Problem:
In the records below, find the line with "See the attached"; retype that line and all the following lines through the end, exactly, and add nothing.

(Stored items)
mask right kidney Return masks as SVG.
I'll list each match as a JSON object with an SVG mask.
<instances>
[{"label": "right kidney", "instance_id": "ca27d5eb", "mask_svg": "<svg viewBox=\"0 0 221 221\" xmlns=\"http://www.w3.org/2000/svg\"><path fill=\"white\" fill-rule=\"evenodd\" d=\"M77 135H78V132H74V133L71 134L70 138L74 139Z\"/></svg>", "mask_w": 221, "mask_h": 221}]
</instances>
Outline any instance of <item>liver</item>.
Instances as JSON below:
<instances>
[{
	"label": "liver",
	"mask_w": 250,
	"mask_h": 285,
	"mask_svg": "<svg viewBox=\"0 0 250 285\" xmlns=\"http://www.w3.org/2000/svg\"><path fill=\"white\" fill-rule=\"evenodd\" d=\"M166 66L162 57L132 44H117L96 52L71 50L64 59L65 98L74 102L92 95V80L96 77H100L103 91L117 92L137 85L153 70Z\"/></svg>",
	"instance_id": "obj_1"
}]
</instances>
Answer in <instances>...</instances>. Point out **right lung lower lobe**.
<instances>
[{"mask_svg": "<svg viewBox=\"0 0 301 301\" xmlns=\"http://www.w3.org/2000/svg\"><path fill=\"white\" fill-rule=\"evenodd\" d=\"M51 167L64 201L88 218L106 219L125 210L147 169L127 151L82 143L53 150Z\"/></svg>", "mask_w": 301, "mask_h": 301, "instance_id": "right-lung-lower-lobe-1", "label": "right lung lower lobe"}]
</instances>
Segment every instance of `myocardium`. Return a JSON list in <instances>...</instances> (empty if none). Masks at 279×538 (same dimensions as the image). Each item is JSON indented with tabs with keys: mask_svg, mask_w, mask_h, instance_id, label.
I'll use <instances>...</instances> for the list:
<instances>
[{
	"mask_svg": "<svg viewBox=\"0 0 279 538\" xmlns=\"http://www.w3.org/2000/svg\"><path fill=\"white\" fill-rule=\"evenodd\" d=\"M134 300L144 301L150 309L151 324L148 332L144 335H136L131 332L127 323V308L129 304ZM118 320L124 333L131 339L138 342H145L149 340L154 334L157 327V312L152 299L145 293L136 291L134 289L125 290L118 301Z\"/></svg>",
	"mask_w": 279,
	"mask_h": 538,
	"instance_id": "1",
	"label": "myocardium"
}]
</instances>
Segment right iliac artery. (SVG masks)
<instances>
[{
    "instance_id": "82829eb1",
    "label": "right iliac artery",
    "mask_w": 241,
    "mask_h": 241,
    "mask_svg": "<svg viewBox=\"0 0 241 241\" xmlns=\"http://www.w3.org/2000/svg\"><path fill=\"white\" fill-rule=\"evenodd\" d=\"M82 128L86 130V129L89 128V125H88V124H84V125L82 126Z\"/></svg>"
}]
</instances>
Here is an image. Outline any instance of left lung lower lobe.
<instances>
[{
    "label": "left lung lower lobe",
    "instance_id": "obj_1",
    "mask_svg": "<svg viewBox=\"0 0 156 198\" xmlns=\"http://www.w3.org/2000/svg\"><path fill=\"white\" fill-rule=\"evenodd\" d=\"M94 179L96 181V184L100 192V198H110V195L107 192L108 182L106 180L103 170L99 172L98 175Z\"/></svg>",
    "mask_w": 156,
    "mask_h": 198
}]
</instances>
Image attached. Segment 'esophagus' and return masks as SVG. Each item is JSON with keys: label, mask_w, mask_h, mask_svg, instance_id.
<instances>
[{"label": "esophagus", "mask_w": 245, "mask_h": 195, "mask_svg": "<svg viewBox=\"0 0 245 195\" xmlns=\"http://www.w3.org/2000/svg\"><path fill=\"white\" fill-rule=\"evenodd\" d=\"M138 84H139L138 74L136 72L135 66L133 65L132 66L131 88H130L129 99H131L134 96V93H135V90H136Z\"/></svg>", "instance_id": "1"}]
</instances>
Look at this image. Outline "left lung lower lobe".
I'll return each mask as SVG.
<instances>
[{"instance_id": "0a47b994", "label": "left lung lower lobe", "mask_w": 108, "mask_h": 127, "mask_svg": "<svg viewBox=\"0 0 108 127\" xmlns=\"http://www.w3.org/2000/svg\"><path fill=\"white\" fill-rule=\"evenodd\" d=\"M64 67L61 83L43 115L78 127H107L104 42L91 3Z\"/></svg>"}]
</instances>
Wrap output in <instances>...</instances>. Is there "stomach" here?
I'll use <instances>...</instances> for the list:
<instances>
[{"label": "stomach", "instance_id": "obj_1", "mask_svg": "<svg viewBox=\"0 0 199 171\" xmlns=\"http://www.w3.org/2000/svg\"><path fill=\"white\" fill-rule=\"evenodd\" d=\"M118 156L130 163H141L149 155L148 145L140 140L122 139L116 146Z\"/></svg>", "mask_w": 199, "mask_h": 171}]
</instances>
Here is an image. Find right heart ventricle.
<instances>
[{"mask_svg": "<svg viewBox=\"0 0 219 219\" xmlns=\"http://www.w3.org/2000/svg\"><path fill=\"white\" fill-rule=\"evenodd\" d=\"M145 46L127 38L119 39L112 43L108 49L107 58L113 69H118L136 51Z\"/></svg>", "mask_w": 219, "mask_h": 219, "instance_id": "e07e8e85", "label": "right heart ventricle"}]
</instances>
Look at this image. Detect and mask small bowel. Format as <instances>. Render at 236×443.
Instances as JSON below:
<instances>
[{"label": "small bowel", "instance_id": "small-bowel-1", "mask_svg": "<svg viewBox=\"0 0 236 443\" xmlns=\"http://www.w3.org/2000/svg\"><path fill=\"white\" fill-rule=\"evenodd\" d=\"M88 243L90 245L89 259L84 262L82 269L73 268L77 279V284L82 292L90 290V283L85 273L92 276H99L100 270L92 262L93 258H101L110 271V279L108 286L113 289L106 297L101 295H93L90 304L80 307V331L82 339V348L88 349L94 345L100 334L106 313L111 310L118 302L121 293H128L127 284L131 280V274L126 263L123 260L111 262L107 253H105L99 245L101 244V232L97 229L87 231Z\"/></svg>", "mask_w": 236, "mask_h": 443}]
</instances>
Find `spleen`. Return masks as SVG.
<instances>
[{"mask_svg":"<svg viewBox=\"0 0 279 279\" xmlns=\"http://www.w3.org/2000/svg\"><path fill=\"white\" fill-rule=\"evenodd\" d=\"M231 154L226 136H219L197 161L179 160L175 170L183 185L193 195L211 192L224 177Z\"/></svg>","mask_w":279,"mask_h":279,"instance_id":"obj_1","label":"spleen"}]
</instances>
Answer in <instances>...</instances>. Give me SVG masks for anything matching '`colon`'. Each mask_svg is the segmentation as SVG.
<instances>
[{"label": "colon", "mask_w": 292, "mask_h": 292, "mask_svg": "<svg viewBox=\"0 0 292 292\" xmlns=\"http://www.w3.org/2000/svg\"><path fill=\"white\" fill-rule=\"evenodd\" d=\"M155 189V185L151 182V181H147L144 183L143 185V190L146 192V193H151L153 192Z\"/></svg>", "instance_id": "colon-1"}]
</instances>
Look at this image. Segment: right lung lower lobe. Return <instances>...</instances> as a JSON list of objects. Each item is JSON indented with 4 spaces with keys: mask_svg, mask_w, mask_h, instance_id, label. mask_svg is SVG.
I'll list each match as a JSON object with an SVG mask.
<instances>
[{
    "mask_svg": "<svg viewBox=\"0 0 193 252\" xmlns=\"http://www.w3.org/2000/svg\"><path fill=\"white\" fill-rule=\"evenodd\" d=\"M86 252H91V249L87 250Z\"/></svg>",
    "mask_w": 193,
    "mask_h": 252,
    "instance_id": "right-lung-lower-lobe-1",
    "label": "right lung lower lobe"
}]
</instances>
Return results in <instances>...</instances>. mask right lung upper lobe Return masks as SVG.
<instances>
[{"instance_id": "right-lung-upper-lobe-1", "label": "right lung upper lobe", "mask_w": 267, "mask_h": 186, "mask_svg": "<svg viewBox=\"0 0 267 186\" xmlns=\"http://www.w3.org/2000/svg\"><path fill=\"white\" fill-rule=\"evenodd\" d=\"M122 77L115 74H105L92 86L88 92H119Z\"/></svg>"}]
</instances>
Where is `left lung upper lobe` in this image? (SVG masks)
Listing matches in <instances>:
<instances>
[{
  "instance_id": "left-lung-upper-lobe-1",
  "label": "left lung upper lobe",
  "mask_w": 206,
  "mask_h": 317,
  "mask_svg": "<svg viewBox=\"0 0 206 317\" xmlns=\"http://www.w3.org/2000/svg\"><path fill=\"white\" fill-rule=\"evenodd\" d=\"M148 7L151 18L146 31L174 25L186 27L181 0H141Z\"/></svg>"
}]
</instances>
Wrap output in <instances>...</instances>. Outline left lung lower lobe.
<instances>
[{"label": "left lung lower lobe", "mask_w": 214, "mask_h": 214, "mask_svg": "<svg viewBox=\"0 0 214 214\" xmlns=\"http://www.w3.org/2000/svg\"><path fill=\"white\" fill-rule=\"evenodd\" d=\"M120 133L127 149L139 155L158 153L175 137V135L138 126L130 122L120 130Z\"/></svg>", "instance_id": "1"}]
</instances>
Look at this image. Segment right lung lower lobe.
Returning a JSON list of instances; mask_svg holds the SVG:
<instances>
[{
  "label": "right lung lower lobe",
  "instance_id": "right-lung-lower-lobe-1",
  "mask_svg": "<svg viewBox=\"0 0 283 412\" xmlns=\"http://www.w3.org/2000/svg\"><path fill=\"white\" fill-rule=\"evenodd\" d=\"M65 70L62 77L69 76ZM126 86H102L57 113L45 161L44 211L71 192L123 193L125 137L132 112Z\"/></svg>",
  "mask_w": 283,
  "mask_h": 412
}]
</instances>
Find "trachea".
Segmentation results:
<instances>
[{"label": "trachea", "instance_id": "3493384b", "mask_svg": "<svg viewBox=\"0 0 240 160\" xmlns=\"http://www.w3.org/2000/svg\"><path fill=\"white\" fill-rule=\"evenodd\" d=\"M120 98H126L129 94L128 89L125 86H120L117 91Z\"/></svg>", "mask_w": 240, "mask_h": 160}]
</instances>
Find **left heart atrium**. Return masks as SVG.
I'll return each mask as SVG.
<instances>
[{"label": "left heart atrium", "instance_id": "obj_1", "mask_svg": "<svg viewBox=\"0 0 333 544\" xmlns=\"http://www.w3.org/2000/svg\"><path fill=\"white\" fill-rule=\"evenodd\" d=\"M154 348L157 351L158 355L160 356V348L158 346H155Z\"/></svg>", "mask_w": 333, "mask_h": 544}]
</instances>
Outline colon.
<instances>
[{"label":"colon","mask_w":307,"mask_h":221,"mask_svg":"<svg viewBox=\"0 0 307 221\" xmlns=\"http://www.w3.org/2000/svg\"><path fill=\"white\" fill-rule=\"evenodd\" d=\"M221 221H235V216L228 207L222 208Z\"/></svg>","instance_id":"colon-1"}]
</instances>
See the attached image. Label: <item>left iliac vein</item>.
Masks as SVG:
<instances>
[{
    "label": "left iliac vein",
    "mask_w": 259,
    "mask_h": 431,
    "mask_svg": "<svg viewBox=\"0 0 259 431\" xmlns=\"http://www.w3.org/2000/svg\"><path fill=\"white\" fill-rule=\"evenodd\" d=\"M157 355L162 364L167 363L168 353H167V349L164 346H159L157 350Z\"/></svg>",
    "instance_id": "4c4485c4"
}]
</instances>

Answer area:
See the attached image. Label: <item>left iliac vein</item>.
Masks as SVG:
<instances>
[{
    "label": "left iliac vein",
    "mask_w": 259,
    "mask_h": 431,
    "mask_svg": "<svg viewBox=\"0 0 259 431\" xmlns=\"http://www.w3.org/2000/svg\"><path fill=\"white\" fill-rule=\"evenodd\" d=\"M157 355L162 364L167 363L168 353H167V349L164 346H159L157 350Z\"/></svg>",
    "instance_id": "4c4485c4"
}]
</instances>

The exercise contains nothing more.